• Exercise goal: Would you transcribe only the lines from the one holding "para Perros Pequeños y" through the end of the material, exactly, without any pictures?

BEGIN

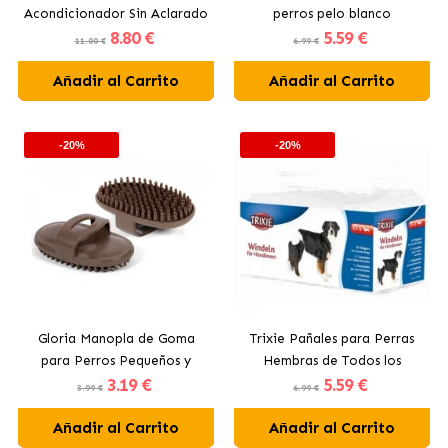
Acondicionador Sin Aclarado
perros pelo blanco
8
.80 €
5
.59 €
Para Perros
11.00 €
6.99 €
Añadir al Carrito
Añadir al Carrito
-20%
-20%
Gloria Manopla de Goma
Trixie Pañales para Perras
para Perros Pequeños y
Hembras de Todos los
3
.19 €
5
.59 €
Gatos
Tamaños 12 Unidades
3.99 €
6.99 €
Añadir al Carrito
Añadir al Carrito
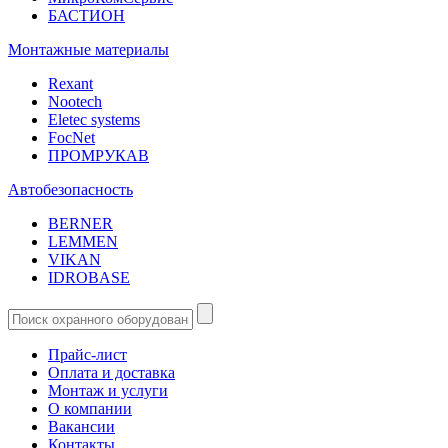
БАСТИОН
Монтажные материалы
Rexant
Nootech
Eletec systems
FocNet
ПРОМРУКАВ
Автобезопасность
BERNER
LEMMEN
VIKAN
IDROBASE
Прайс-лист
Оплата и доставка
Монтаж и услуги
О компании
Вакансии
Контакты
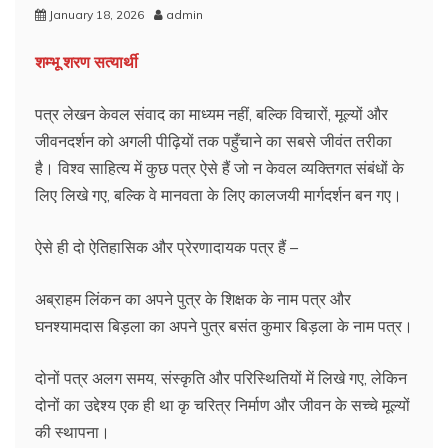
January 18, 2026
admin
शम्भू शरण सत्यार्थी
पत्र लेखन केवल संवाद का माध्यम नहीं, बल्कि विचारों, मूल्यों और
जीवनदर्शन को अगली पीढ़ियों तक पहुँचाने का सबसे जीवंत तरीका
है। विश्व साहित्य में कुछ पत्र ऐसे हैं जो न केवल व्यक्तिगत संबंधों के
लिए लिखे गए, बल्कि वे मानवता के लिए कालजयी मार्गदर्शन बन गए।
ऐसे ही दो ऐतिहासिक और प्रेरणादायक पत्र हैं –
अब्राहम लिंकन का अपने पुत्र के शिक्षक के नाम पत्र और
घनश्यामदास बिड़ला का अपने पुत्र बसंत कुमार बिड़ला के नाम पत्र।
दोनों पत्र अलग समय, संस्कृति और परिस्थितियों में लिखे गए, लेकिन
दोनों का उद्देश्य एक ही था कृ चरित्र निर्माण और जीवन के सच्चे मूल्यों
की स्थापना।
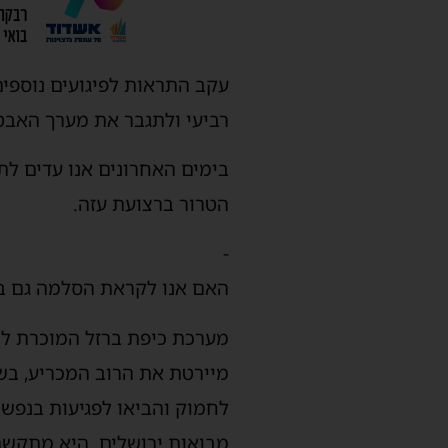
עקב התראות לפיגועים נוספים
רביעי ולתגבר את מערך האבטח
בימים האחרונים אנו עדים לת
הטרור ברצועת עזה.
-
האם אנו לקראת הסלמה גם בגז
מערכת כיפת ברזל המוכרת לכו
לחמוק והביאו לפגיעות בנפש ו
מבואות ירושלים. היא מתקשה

END

• Task answer:
para Perros Pequeños y
Hembras de Todos los
3
.19 €
5
.59 €
Gatos
Tamaños 12 Unidades
3.99 €
6.99 €
Añadir al Carrito
Añadir al Carrito
БАСТИОН
Монтажные материалы
Rexant
Nootech
Eletec systems
FocNet
ПРОМРУКАВ
Автобезопасность
BERNER
LEMMEN
VIKAN
IDROBASE
Прайс-лист
Оплата и доставка
Монтаж и услуги
О компании
Вакансии
Контакты
January 18, 2026
admin
शम्भू शरण सत्यार्थी
पत्र लेखन केवल संवाद का माध्यम नहीं, बल्कि विचारों, मूल्यों और
जीवनदर्शन को अगली पीढ़ियों तक पहुँचाने का सबसे जीवंत तरीका
है। विश्व साहित्य में कुछ पत्र ऐसे हैं जो न केवल व्यक्तिगत संबंधों के
लिए लिखे गए, बल्कि वे मानवता के लिए कालजयी मार्गदर्शन बन गए।
ऐसे ही दो ऐतिहासिक और प्रेरणादायक पत्र हैं –
अब्राहम लिंकन का अपने पुत्र के शिक्षक के नाम पत्र और
घनश्यामदास बिड़ला का अपने पुत्र बसंत कुमार बिड़ला के नाम पत्र।
दोनों पत्र अलग समय, संस्कृति और परिस्थितियों में लिखे गए, लेकिन
दोनों का उद्देश्य एक ही था कृ चरित्र निर्माण और जीवन के सच्चे मूल्यों
की स्थापना।
עקב התראות לפיגועים נוספים
רביעי ולתגבר את מערך האבטח
בימים האחרונים אנו עדים לת
הטרור ברצועת עזה.
-
האם אנו לקראת הסלמה גם בגז
מערכת כיפת ברזל המוכרת לכו
לחמוק והביאו לפגיעות בנפש ו
מבואות ירושלים. היא מתקשה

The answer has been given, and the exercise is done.